False alarms can appear by different causes, where the failure of the alarm system and random effects are two of the main causes. System deficiency may be due to the difference between the statistical model and the real process. The random effects also may cause false alarms. There are some online-fluctuation being monitored in the process. They can cause actual variables to deviate from nominal values, and even though the process is working correctly, these false alarms can occur. Many authors have researched using a statistical approach to avoid randomly induced false alarms [57,58,59,60], e.g. Bernoulli, Binomial distributions, conventional method based on principal component analysis (PCA) [61], etc. However, the real variables of the process tend to be self-related, therefore, the approaches of modelling of time series are needed.

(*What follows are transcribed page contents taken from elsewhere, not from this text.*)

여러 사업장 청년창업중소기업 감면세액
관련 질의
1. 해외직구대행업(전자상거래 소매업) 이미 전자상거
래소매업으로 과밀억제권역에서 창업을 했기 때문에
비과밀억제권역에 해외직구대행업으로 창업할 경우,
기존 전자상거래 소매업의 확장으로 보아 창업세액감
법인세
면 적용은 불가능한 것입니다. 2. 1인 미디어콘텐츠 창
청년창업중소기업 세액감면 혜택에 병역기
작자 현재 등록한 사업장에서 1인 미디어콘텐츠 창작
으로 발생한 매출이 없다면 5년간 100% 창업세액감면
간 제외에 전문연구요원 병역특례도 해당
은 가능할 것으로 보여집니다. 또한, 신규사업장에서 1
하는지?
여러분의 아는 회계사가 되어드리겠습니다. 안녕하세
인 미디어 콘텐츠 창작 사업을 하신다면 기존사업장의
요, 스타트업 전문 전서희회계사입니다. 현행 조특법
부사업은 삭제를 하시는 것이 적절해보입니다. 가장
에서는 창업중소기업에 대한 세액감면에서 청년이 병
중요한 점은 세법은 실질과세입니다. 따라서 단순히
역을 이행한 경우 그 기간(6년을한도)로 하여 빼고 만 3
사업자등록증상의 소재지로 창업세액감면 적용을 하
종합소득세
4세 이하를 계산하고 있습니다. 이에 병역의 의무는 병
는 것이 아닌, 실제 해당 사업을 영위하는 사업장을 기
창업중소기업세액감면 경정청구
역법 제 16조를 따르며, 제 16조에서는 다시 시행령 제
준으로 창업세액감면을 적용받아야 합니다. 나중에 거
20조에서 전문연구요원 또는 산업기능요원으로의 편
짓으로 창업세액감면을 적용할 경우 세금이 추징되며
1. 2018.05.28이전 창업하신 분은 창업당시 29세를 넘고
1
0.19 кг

One of the main methods of multivariate analysis is the correlation method. In many processes, one variable can be affected by other variable or several variables, i.e. different alarm thresholds generate different alarm data and then different correlations. To optimize these multivariate alarm thresholds, numerous statistical methodologies or algorithms have been applied to demonstrate interactions between variables and determine correlated key variables for the optimization of alarm thresholds, grouped as:

  • Grouping Variables

  • Correlation Methods

  • Advance Methods

  • Intrusion Detection System (IDS).

9 Conclusions

An optimal alarm system should inform and guide, and each alarm should have a defined response and adequate time to allow the operator to respond adequately to that alarm. Alarms must be relevant, unique, prioritized and understandable. The alarm system must identify the alarm, sort it, set priorities and finally alert the operator if necessary, visually or audibly.

Due to the study of false alarms, it is concluded that three of the most important reasons for their existence are: (1) the process undergoes state changes such as switching on and off, this is set that abnormality and it propagates owing to physical connections; (2) the alarms are poorly configured and have redundant measurements, and; (3) exist causal relationships between the variables studied and alarm design is isolated from related variables.

There are many classifications on alarm systems, since depending on how they treat the information, the type of study variable, the algorithms applied, etc.

There are many types of alarm systems are used in the industry, however, false, annoying or chattering alarms have not yet been completely eliminated. Although many resources are devoted to this problem, an optimal solution has not yet been achieved. It will be possible to improve these methods by means of dynamic systems where the historical data provide feedback capable of handling the process correctly, due to the development of new technologies and the increase in data processing capacity.